**The task:** Each entry that follows needs to be written out exactly, with nothing left out.

======== Working data ========

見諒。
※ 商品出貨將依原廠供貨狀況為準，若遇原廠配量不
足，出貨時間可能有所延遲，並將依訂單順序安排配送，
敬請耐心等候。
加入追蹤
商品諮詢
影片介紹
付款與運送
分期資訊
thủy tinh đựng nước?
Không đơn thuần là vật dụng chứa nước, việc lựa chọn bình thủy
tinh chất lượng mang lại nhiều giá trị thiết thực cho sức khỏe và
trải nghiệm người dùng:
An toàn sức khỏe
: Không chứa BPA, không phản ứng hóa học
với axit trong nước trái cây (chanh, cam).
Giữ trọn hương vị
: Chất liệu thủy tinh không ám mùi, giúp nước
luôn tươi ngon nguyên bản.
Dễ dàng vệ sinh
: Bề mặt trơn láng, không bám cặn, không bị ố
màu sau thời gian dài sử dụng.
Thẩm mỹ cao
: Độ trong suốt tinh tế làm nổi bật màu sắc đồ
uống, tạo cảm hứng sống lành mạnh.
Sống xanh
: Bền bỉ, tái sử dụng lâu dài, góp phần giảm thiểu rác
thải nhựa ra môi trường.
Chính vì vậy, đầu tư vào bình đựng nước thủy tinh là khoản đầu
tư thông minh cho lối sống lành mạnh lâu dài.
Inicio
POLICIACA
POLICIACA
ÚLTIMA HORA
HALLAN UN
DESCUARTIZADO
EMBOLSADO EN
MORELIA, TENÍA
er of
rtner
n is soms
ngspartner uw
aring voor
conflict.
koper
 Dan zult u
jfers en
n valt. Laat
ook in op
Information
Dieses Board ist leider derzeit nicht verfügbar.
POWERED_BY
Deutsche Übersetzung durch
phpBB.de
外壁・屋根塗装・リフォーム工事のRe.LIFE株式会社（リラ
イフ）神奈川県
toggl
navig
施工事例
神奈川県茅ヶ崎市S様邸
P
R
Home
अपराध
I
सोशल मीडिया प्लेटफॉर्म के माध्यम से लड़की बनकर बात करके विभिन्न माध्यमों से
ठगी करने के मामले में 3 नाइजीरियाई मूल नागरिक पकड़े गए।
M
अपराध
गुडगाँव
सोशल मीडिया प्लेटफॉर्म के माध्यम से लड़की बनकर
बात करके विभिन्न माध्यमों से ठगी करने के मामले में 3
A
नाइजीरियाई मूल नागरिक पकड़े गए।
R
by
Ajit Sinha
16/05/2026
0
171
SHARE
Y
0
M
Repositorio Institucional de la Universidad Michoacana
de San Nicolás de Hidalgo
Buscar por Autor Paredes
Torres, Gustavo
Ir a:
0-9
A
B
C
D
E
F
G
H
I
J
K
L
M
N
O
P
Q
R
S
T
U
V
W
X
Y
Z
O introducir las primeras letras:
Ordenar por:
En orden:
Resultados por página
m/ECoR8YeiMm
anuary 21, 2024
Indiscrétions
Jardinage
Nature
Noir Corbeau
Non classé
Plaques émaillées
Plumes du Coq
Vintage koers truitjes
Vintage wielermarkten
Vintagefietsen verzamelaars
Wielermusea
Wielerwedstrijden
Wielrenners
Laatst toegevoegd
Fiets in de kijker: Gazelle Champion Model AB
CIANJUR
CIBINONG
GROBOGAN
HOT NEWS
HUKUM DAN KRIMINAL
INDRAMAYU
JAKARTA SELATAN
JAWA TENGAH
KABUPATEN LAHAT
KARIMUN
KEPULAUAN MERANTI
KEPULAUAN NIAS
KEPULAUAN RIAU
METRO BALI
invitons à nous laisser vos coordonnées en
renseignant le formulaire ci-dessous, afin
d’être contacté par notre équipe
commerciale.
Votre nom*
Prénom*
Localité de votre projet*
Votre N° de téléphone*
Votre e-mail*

========

**Written solution:**
見諒。
※ 商品出貨將依原廠供貨狀況為準，若遇原廠配量不
足，出貨時間可能有所延遲，並將依訂單順序安排配送，
敬請耐心等候。
加入追蹤
商品諮詢
影片介紹
付款與運送
分期資訊
thủy tinh đựng nước?
Không đơn thuần là vật dụng chứa nước, việc lựa chọn bình thủy
tinh chất lượng mang lại nhiều giá trị thiết thực cho sức khỏe và
trải nghiệm người dùng:
An toàn sức khỏe
: Không chứa BPA, không phản ứng hóa học
với axit trong nước trái cây (chanh, cam).
Giữ trọn hương vị
: Chất liệu thủy tinh không ám mùi, giúp nước
luôn tươi ngon nguyên bản.
Dễ dàng vệ sinh
: Bề mặt trơn láng, không bám cặn, không bị ố
màu sau thời gian dài sử dụng.
Thẩm mỹ cao
: Độ trong suốt tinh tế làm nổi bật màu sắc đồ
uống, tạo cảm hứng sống lành mạnh.
Sống xanh
: Bền bỉ, tái sử dụng lâu dài, góp phần giảm thiểu rác
thải nhựa ra môi trường.
Chính vì vậy, đầu tư vào bình đựng nước thủy tinh là khoản đầu
tư thông minh cho lối sống lành mạnh lâu dài.
Inicio
POLICIACA
POLICIACA
ÚLTIMA HORA
HALLAN UN
DESCUARTIZADO
EMBOLSADO EN
MORELIA, TENÍA
er of
rtner
n is soms
ngspartner uw
aring voor
conflict.
koper
 Dan zult u
jfers en
n valt. Laat
ook in op
Information
Dieses Board ist leider derzeit nicht verfügbar.
POWERED_BY
Deutsche Übersetzung durch
phpBB.de
外壁・屋根塗装・リフォーム工事のRe.LIFE株式会社（リラ
イフ）神奈川県
toggl
navig
施工事例
神奈川県茅ヶ崎市S様邸
P
R
Home
अपराध
I
सोशल मीडिया प्लेटफॉर्म के माध्यम से लड़की बनकर बात करके विभिन्न माध्यमों से
ठगी करने के मामले में 3 नाइजीरियाई मूल नागरिक पकड़े गए।
M
अपराध
गुडगाँव
सोशल मीडिया प्लेटफॉर्म के माध्यम से लड़की बनकर
बात करके विभिन्न माध्यमों से ठगी करने के मामले में 3
A
नाइजीरियाई मूल नागरिक पकड़े गए।
R
by
Ajit Sinha
16/05/2026
0
171
SHARE
Y
0
M
Repositorio Institucional de la Universidad Michoacana
de San Nicolás de Hidalgo
Buscar por Autor Paredes
Torres, Gustavo
Ir a:
0-9
A
B
C
D
E
F
G
H
I
J
K
L
M
N
O
P
Q
R
S
T
U
V
W
X
Y
Z
O introducir las primeras letras:
Ordenar por:
En orden:
Resultados por página
m/ECoR8YeiMm
anuary 21, 2024
Indiscrétions
Jardinage
Nature
Noir Corbeau
Non classé
Plaques émaillées
Plumes du Coq
Vintage koers truitjes
Vintage wielermarkten
Vintagefietsen verzamelaars
Wielermusea
Wielerwedstrijden
Wielrenners
Laatst toegevoegd
Fiets in de kijker: Gazelle Champion Model AB
CIANJUR
CIBINONG
GROBOGAN
HOT NEWS
HUKUM DAN KRIMINAL
INDRAMAYU
JAKARTA SELATAN
JAWA TENGAH
KABUPATEN LAHAT
KARIMUN
KEPULAUAN MERANTI
KEPULAUAN NIAS
KEPULAUAN RIAU
METRO BALI
invitons à nous laisser vos coordonnées en
renseignant le formulaire ci-dessous, afin
d’être contacté par notre équipe
commerciale.
Votre nom*
Prénom*
Localité de votre projet*
Votre N° de téléphone*
Votre e-mail*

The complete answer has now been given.